Antoine Pitrou / @pitrou: Should I try something else?

asfimport commented 2 years ago

Luis Morales: try with local filesystem, with the -v options, something like this:


docker run -v /cto/ring/data:/usr/src/app/localData -v /cto/ring/metadata:/usr/src/app/localMetadata -p 8000:8000 -e SSL=TRUE -e ENDPOINT=s3.scality.test -e LOG_LEVEL=trace -e REMOTE_MANAGEMENT_DISABLE=1 zenko/cloudserver

 

when running 


f.create_dir('bucket')

 i get this error:


OSError: When creating bucket 'bucket': AWS Error [code 100]: Unable to parse ExceptionName: MalformedXML Message: The XML you provided was not well-formed or did not validate against our published schema.
asfimport commented 2 years ago

Antoine Pitrou / @pitrou: Hmm, but what should the "data directory" and "metadata directory" contain? Just empty directories?

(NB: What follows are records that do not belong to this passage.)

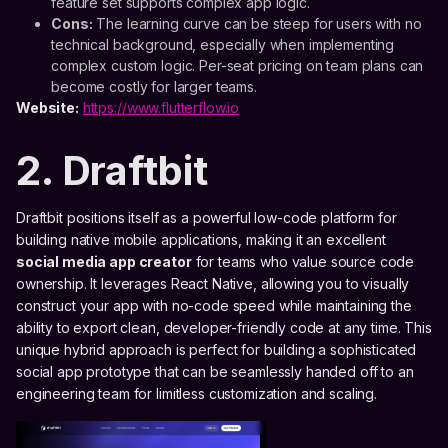
feature set supports complex app logic.
Cons:
The learning curve can be steep for users with no
technical background, especially when implementing
complex custom logic. Per-seat pricing on team plans can
become costly for larger teams.
Website:
https://www.flutterflow.io
2. Draftbit
Draftbit positions itself as a powerful low-code platform for
building native mobile applications, making it an excellent
social media app creator
for teams who value source code
ownership. It leverages React Native, allowing you to visually
construct your app with no-code speed while maintaining the
ability to export clean, developer-friendly code at any time. This
unique hybrid approach is perfect for building a sophisticated
social app prototype that can be seamlessly handed off to an
engineering team for limitless customization and scaling.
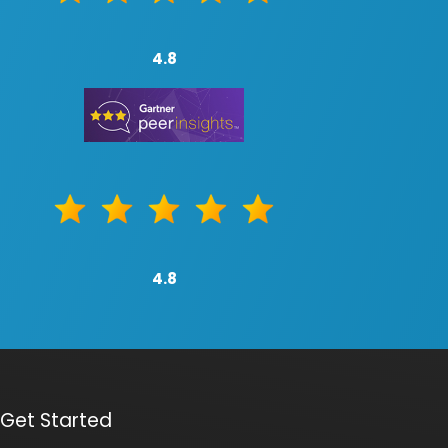
4.8
4.8
Get Started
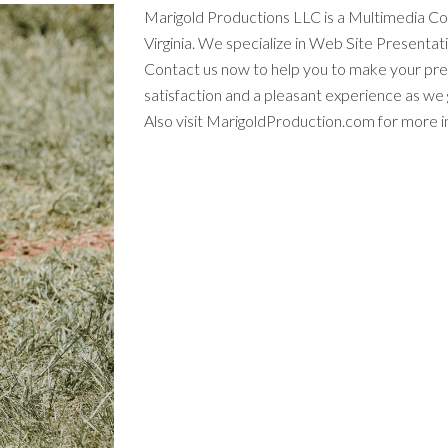
Marigold Productions LLC is a Multimedia C
Virginia. We specialize in Web Site Presenta
Contact us now to help you to make your pr
satisfaction and a pleasant experience as w
Also visit MarigoldProduction.com for more i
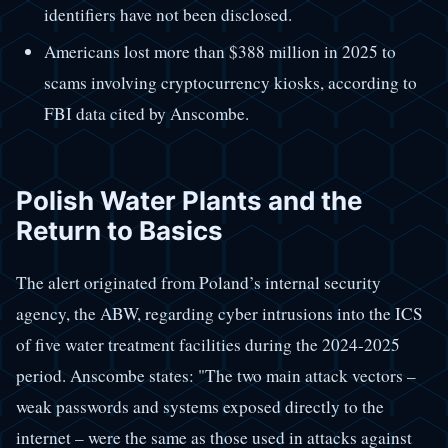
identifiers have not been disclosed.
Americans lost more than $388 million in 2025 to
scams involving cryptocurrency kiosks, according to
FBI data cited by Anscombe.
Polish Water Plants and the
Return to Basics
The alert originated from Poland’s internal security
agency, the ABW, regarding cyber intrusions into the ICS
of five water treatment facilities during the 2024-2025
period. Anscombe states: "The two main attack vectors –
weak passwords and systems exposed directly to the
internet – were the same as those used in attacks against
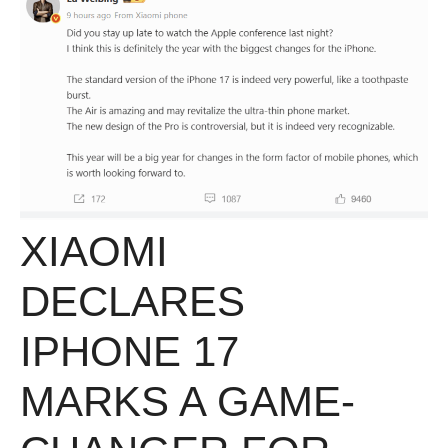
XIAOMI
DECLARES
IPHONE 17
MARKS A GAME-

asfimport commented 2 years ago

Luis Morales: those folders are for scality. it uses it own internal structure to store both the data and the metadata. it's the S3 layer that translates that structures to S3-like structure of buckets and files...

 

in my use case i create the buckets and store the parquets using s3cmd.

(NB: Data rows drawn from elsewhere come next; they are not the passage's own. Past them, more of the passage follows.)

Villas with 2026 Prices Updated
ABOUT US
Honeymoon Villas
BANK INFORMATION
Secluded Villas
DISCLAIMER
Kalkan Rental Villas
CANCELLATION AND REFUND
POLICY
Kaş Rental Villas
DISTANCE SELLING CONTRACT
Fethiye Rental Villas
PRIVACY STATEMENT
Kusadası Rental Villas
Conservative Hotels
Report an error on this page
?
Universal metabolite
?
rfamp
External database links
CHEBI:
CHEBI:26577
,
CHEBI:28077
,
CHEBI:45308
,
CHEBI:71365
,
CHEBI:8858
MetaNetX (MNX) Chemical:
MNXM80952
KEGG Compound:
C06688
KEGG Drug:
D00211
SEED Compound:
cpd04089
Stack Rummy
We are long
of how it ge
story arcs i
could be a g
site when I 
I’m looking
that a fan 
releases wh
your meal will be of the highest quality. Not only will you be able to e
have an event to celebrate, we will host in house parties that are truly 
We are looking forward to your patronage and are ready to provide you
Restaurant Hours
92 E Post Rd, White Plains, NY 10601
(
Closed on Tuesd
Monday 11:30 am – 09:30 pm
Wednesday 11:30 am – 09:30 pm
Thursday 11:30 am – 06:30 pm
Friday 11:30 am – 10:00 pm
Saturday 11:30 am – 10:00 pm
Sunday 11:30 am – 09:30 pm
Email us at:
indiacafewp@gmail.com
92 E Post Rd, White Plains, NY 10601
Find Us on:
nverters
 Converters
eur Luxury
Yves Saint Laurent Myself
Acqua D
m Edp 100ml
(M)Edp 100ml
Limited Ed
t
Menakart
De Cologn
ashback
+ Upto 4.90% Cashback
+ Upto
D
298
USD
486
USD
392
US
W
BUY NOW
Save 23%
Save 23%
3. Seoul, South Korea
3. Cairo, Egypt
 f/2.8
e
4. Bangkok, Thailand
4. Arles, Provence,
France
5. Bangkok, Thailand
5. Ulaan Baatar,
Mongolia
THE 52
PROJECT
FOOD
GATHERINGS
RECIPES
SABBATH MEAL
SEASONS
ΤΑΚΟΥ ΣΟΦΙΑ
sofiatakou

asfimport commented 2 years ago

Luis Morales: The thing is that Im not using pyarrow to create dir's as in your use case... in my test I use s3cmd to create folders and move files, in our production use case I'll use parquet files generated with Apache Spark with Hive partitioning

 

asfimport commented 2 years ago

Antoine Pitrou / @pitrou: I tried reproducing by creating a single file in an empty bucket using s3cmd:


$ s3cmd --no-ssl --host=localhost:8000 --host-bucket="%(bucket)s.localhost:8000" --access_key=accessKey1 --secret_key=verySecretKey1 put setup.cfg s3://bucket/foo/bar.txt
upload: 'setup.cfg' -> 's3://bucket/foo/bar.txt'  [1 of 1]
 1075 of 1075   100% in    0s   109.75 kB/s  done

And it still works properly with PyArrow:


>>> f = fs.S3FileSystem(scheme='http', access_key='accessKey1', secret_key='verySecretKey1', endpoint_override='localhost:8000')
>>> f.get_file_info(fs.FileSelector('/', recursive=True))
[<FileInfo for 'bucket': type=FileType.Directory>,
 <FileInfo for 'bucket/foo': type=FileType.Directory>,
 <FileInfo for 'bucket/foo/bar.txt': type=FileType.File, size=1075>]
>>> f.get_file_info('bucket')
<FileInfo for 'bucket': type=FileType.Directory>
>>> f.get_file_info('bucket/foo')
<FileInfo for 'bucket/foo': type=FileType.Directory>
>>> f.get_file_info('bucket/foo/bar.txt')
<FileInfo for 'bucket/foo/bar.txt': type=FileType.File, size=1075>

even though s3cmd itself doesn't see the "directory":


$ s3cmd --no-ssl --host=localhost:8000 --host-bucket="%(bucket)s.localhost:8000" --access_key=accessKey1 --secret_key=verySecretKey1 info s3://bucket/foo
ERROR: S3 error: 404 (Not Found)
asfimport commented 2 years ago

Luis Morales: I've tried your tests but with local storage, not memory (and with SSL).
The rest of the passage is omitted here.